Le savoir-faire acquis ces dernières années explique en partie que ces organisations radicales aient pu se passer du soutien de l’Unef, qui est d’abord apparue à la traîne avant d’appeler à « amplifier » la mobilisation de peur de perdre du crédit lors des élections étudiantes, en début d’année prochaine. Mais leurs méthodes d’action plus frontales ont aussi pu contribuer à les fragiliser, donnant des arguments aux forces de l’ordre pour intervenir, comme cela a été le cas à plusieurs reprises à Nanterre. Leur activisme a creusé le fossé avec les organisations traditionnelles (Fage, Confédération étudiante, PDE, UNI) qui, après avoir négocié la loi avec Valérie Pécresse, condamnent aujourd’hui les blocages.
« Ma fac a été bloquée quatre fois en cinq ans » Son bureau n’est pas loin de l’amphi, mais les clameurs de l’assemblée générale n’y montent guère. En cette fin d’après-midi, Michel Lussault n’a pas l’intention de quitter son antre silencieuse pour se confronter à l’ire des étudiants tourangeaux. « A quoi bon ? Ça ne changerait rien. Ils veulent continuer, ça va continuer. Je connais tout cela par coeur. Le site a été bloqué quatre fois en cinq ans », lâche le président de l’université. Une exaspération partagée par de nombreux étudiants, qui, comme Lucile, sont venus dans l’amphi voter le déblocage. « Nous avons déjà manqué une semaine, il faut penser aux examens », affirme-t-elle, brandissant une pétition de 500 signataires. « C’est un moment critique dans l’année, il y a des étudiants qui sont en train de perdre pied. Et quelle image pour l’université, qui tente de se moderniser ! Si le mouvement dure, nous allons encore perdre des étudiants l’an prochain. Or nous allons dans le mur faute de porte de sortie pour l’instant. Le retrait de la loi serait catastrophique : des présidents démissionneraient sans doute », se désole Michel Lussault.
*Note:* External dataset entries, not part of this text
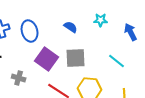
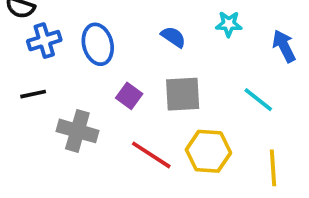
purple square: (47, 59) -> (129, 96), size x0.6
gray cross: (19, 78) -> (77, 131), size x1.5

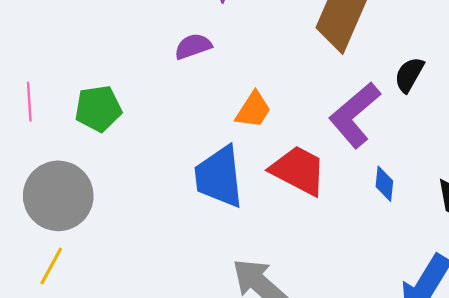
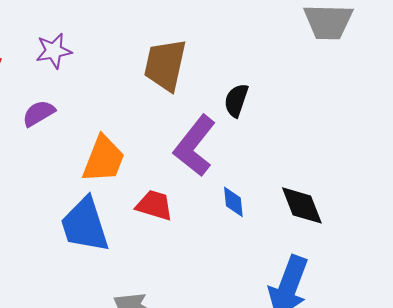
orange trapezoid: (253, 110) -> (104, 159), size x1.4
red trapezoid: (298, 170) -> (154, 205), size x0.7

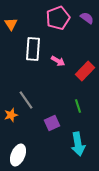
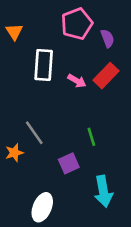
purple semicircle: (87, 18) -> (107, 38), moved, turned 32
red rectangle: (85, 71) -> (106, 76), moved
green line: (78, 106) -> (91, 137), moved
white ellipse: (18, 155) -> (42, 207), moved

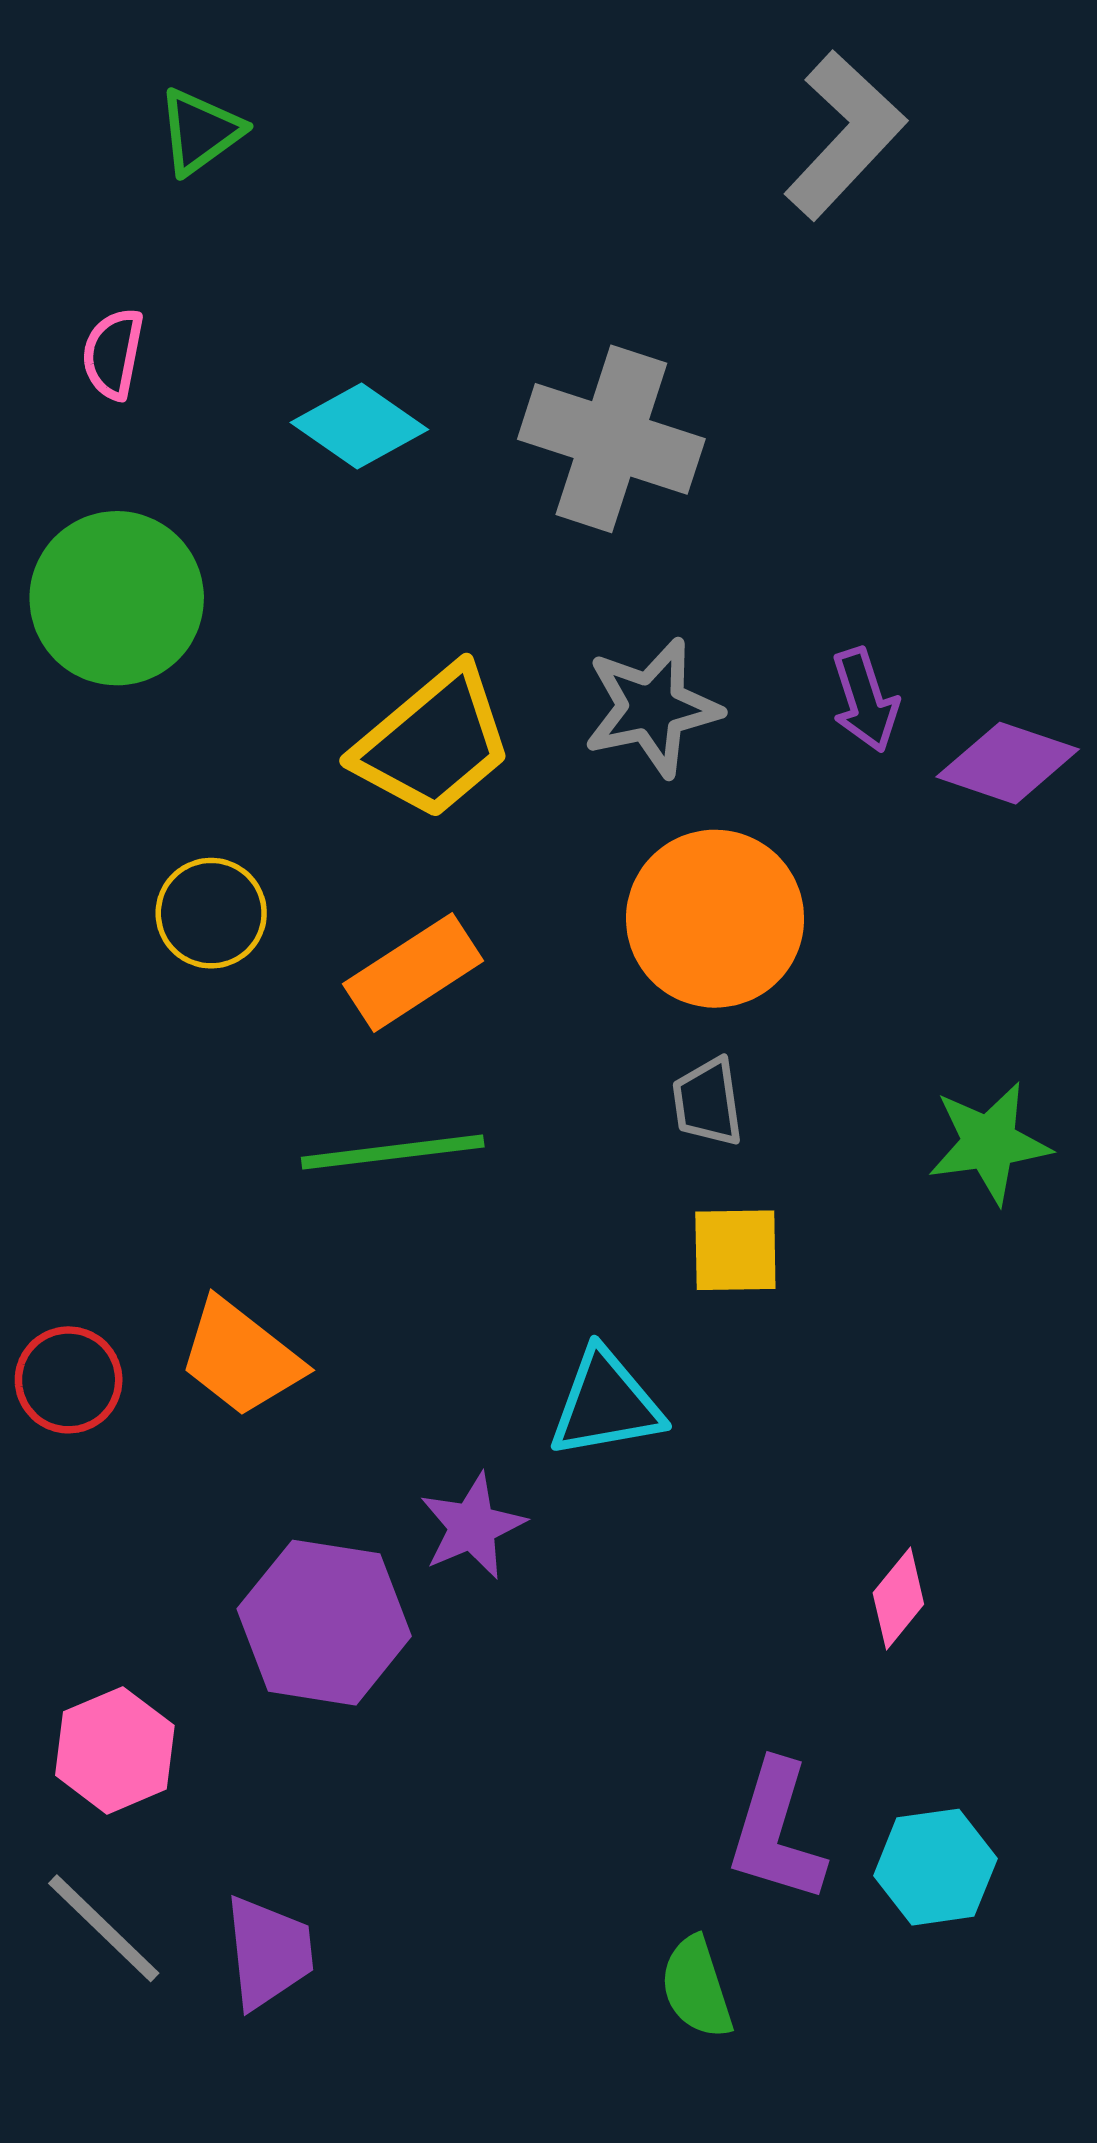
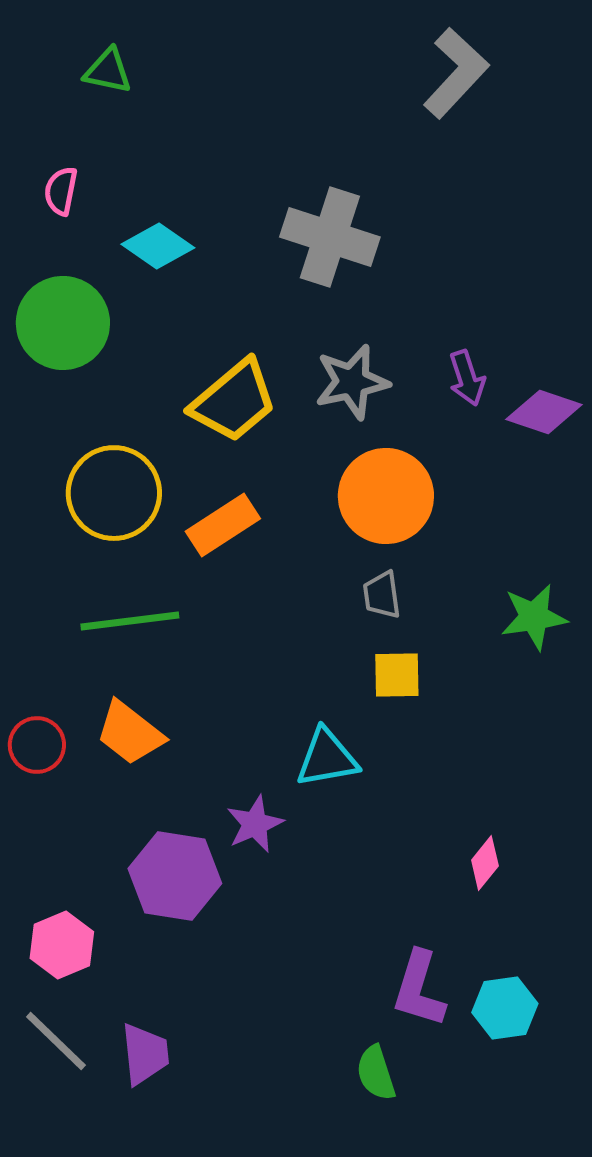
green triangle: (200, 131) -> (108, 71), turned 48
cyan diamond: (359, 426) -> (158, 246), moved
yellow circle: (211, 913) -> (114, 493), size x1.6
green line: (393, 1152) -> (130, 621), moved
C’est pourtant ce que demande le principal syndicat d’enseignants du supérieur, le Snesup-FSU, dont le leader, Jean Fabbri, est en poste... à Tours. L’enseignant-chercheur n’hésite pas à payer de sa personne en AG. « Nous ne sommes pas pour le statu quo, nous voulons une loi- programme qui réponde aux besoins des étudiants et des personnels », a-t-il lancé devant les 1.300 étudiants. Un appel qui ne laisse pas les personnels insensibles.
Dans une fac réputée en pointe de la contestation, et qui devrait accueillir ce week-end la troisième coordination nationale étudiante, certains, en interne, font grief à Michel Lussault, également porte-parole des 85 universités françaises, d’avoir négocié la loi avec la ministre de l’Enseignement supérieur. « Nous n’avons jamais nié qu’il y avait un malaise étudiant, nous avons demandé plus de moyens. Cependant, il est aussi urgent d’améliorer la gouvernance. Et, en disant cela, j’ai la conviction de soutenir le service public. Mais les AG ont tendance à me considérer comme un tenant de l’actuel gouvernement », dit-il, un brin découragé.
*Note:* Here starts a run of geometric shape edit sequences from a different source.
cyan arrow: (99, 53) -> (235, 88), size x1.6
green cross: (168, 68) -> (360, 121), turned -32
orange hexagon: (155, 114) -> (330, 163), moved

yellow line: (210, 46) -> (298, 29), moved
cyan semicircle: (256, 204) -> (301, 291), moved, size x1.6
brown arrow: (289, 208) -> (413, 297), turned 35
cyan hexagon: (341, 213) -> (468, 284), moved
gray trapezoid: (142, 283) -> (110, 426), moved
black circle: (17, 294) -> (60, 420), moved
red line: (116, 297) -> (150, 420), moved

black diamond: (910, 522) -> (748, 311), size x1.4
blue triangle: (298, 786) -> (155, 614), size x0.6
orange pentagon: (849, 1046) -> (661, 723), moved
« On ne peut pas faire le parallèle avec le CPE » C’est le seul visage connu parmi la centaine d’étudiants qui battent le pavé ce mercredi, boulevard Montparnasse, à Paris, aux côtés des cheminots. Leader lycéen de la lutte contre le CPE, Karl Stoeckel a renoué avec les cortèges à la faveur de son engagement au sein de l’Unef. Après avoir clamé son inquiétude pour l’avenir, la « génération CPE » serait-elle prête à redonner de la voix pour refuser l’immixtion des entreprises au sein des universités ? « Les inquiétudes sont restées faute de réponse, mais la mobilisation n’est pas de même nature. On ne peut pas faire le parallèle. Le mouvement contre le CPE avait un objectif clair, le soutien massif de l’opinion et un contexte politique de fin de mandat qui nous était favorable. Cette fois, le gouvernement est plus populaire, les étudiants ont du mal à déchiffrer la loi et l’opinion publique comprend moins bien nos revendications », estime Karl Stoeckel. D’où une mobilisation qui donne le sentiment de ne pas trouver son objet. Trouvera-t-elle son public ?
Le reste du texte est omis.